*** Data for analysis ***

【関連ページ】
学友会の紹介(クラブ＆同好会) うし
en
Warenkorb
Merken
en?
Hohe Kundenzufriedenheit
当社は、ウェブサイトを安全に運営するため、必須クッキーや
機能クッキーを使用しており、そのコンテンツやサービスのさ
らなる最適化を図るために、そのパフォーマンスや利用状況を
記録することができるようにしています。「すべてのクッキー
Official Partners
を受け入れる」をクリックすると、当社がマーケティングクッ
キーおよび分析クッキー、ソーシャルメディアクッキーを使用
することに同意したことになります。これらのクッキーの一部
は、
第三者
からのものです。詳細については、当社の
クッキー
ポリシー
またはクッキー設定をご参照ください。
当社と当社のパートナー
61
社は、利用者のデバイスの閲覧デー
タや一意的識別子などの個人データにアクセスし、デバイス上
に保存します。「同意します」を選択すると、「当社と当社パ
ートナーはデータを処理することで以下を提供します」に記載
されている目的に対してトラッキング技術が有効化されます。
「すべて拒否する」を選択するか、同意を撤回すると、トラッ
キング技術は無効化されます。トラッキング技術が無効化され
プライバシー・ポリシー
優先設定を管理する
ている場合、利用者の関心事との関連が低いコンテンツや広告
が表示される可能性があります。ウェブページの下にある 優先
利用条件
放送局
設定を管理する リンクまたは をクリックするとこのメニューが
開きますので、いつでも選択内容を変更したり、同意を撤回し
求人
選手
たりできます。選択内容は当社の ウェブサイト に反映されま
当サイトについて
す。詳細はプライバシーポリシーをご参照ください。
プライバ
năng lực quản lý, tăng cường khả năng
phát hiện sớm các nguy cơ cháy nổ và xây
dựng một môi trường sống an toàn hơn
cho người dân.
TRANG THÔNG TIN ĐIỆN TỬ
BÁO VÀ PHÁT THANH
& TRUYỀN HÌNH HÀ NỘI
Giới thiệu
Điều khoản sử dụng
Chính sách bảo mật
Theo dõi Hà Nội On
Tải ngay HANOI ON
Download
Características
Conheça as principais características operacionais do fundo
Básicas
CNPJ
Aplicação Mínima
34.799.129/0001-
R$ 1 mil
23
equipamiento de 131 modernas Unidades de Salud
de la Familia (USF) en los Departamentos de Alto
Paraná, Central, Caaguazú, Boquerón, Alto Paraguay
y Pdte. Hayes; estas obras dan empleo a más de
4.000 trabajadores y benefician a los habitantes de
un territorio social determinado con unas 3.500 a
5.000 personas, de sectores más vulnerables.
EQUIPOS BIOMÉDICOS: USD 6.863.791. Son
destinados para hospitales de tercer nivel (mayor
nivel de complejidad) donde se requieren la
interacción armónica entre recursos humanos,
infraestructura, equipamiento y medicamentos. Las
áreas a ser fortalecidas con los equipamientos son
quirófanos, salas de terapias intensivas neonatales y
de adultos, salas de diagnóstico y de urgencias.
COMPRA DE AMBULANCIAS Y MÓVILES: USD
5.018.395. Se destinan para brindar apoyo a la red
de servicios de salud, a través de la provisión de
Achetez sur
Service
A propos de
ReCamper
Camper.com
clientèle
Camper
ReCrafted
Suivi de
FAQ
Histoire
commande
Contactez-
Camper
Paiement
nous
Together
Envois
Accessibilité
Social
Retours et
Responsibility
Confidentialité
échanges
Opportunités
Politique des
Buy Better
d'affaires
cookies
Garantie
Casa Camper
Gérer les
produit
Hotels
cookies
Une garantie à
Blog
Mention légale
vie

*** End of Data for analysis ***

### The task
Once more, print all the records exactly.

### Result
【関連ページ】
学友会の紹介(クラブ＆同好会) うし
en
Warenkorb
Merken
en?
Hohe Kundenzufriedenheit
当社は、ウェブサイトを安全に運営するため、必須クッキーや
機能クッキーを使用しており、そのコンテンツやサービスのさ
らなる最適化を図るために、そのパフォーマンスや利用状況を
記録することができるようにしています。「すべてのクッキー
Official Partners
を受け入れる」をクリックすると、当社がマーケティングクッ
キーおよび分析クッキー、ソーシャルメディアクッキーを使用
することに同意したことになります。これらのクッキーの一部
は、
第三者
からのものです。詳細については、当社の
クッキー
ポリシー
またはクッキー設定をご参照ください。
当社と当社のパートナー
61
社は、利用者のデバイスの閲覧デー
タや一意的識別子などの個人データにアクセスし、デバイス上
に保存します。「同意します」を選択すると、「当社と当社パ
ートナーはデータを処理することで以下を提供します」に記載
されている目的に対してトラッキング技術が有効化されます。
「すべて拒否する」を選択するか、同意を撤回すると、トラッ
キング技術は無効化されます。トラッキング技術が無効化され
プライバシー・ポリシー
優先設定を管理する
ている場合、利用者の関心事との関連が低いコンテンツや広告
が表示される可能性があります。ウェブページの下にある 優先
利用条件
放送局
設定を管理する リンクまたは をクリックするとこのメニューが
開きますので、いつでも選択内容を変更したり、同意を撤回し
求人
選手
たりできます。選択内容は当社の ウェブサイト に反映されま
当サイトについて
す。詳細はプライバシーポリシーをご参照ください。
プライバ
năng lực quản lý, tăng cường khả năng
phát hiện sớm các nguy cơ cháy nổ và xây
dựng một môi trường sống an toàn hơn
cho người dân.
TRANG THÔNG TIN ĐIỆN TỬ
BÁO VÀ PHÁT THANH
& TRUYỀN HÌNH HÀ NỘI
Giới thiệu
Điều khoản sử dụng
Chính sách bảo mật
Theo dõi Hà Nội On
Tải ngay HANOI ON
Download
Características
Conheça as principais características operacionais do fundo
Básicas
CNPJ
Aplicação Mínima
34.799.129/0001-
R$ 1 mil
23
equipamiento de 131 modernas Unidades de Salud
de la Familia (USF) en los Departamentos de Alto
Paraná, Central, Caaguazú, Boquerón, Alto Paraguay
y Pdte. Hayes; estas obras dan empleo a más de
4.000 trabajadores y benefician a los habitantes de
un territorio social determinado con unas 3.500 a
5.000 personas, de sectores más vulnerables.
EQUIPOS BIOMÉDICOS: USD 6.863.791. Son
destinados para hospitales de tercer nivel (mayor
nivel de complejidad) donde se requieren la
interacción armónica entre recursos humanos,
infraestructura, equipamiento y medicamentos. Las
áreas a ser fortalecidas con los equipamientos son
quirófanos, salas de terapias intensivas neonatales y
de adultos, salas de diagnóstico y de urgencias.
COMPRA DE AMBULANCIAS Y MÓVILES: USD
5.018.395. Se destinan para brindar apoyo a la red
de servicios de salud, a través de la provisión de
Achetez sur
Service
A propos de
ReCamper
Camper.com
clientèle
Camper
ReCrafted
Suivi de
FAQ
Histoire
commande
Contactez-
Camper
Paiement
nous
Together
Envois
Accessibilité
Social
Retours et
Responsibility
Confidentialité
échanges
Opportunités
Politique des
Buy Better
d'affaires
cookies
Garantie
Casa Camper
Gérer les
produit
Hotels
cookies
Une garantie à
Blog
Mention légale
vie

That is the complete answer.